Automating Counterspeech

doi:10.4324/9781003377078-11

ABSTRACT

The proliferation of online hate speech is an increasing problem in our digital societies, and counterspeech provides a potentially effective method for responding to statements and narratives that are offensive or toxic. While the other chapters of this book have examined counterspeech in human-to-human interactions, this chapter will consider the important task of automating counterspeech in dialogue systems. Since it is often difficult for human beings to produce effective counterspeech consistently, it is even more challenging to design an automated system that can respond well to offensive or toxic inputs. Nonetheless, given the increasing prevalence of online hate speech, automated methods for responding to it are ever more desirable. Such methods could be used to suggest possible responses that the human recipients of the hate speech could choose to use when replying to it. In addition, virtual personal assistants such as Siri, Cortana, and Alexa are acquiring increasingly prominent roles in the daily lives of many people, and, inevitably, such systems are routinely subjected to hateful or offensive inputs. Automating counterspeech effectively will enable such systems to respond more appropriately whenever they are subjected to verbal abuse.

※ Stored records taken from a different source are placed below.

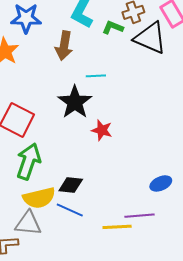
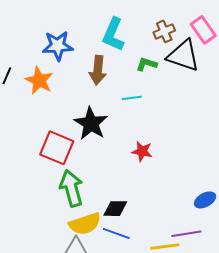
green L-shape: (113, 28) -> (147, 64), moved
black star: (75, 102) -> (91, 123), moved
green arrow: (29, 161) -> (71, 188), turned -30

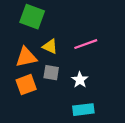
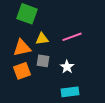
yellow triangle: (50, 46) -> (42, 39), turned -32

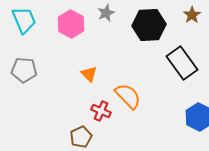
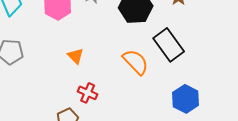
orange semicircle: (128, 96) -> (136, 62), moved

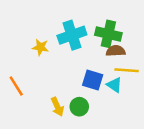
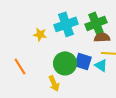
green cross: (108, 34) -> (96, 23), turned -35
green circle: (79, 107) -> (65, 63), moved, size x1.5

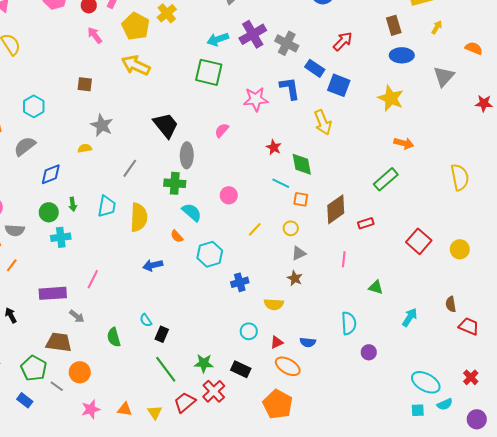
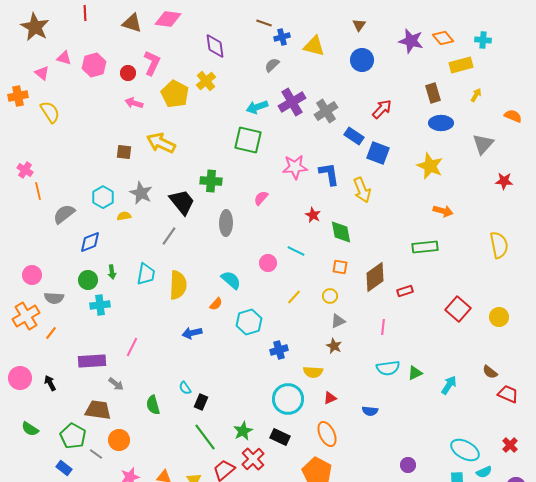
pink arrow: (95, 35) -> (134, 103), turned -36
gray cross: (287, 43) -> (326, 111), turned 30
yellow arrow: (136, 65) -> (161, 143), moved
blue L-shape: (290, 88) -> (329, 174), moved
red star: (484, 103) -> (504, 181), moved
cyan hexagon: (34, 106) -> (103, 197), moved
black trapezoid: (166, 125) -> (182, 202), moved
green rectangle: (386, 179) -> (425, 247), turned 35
green cross: (175, 183) -> (211, 181), moved
cyan line: (281, 183) -> (296, 251), moved
orange semicircle: (177, 236) -> (216, 304), turned -96
green triangle: (376, 287) -> (415, 373), moved, turned -42
brown semicircle: (451, 304) -> (490, 372), turned -42
cyan semicircle: (349, 323) -> (388, 368), moved, turned 85
cyan circle: (249, 331) -> (288, 399), size x1.8
red triangle: (277, 342) -> (330, 398), moved
blue semicircle: (308, 342) -> (370, 411), moved
purple circle: (369, 352) -> (408, 465), moved
green star: (204, 363) -> (243, 431), turned -30
orange ellipse: (288, 366) -> (327, 434), turned 35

Prompted by these concerns, this chapter will summarize the current state-of-the-art research into this important task. More specifically, it will motivate the need for such systems, discuss the available training data, consider the different kinds of evaluation frameworks that are needed to assess the quality of the responses produced (e.g., automated metrics and human-based approaches), and discuss some of the models that can be used for this task.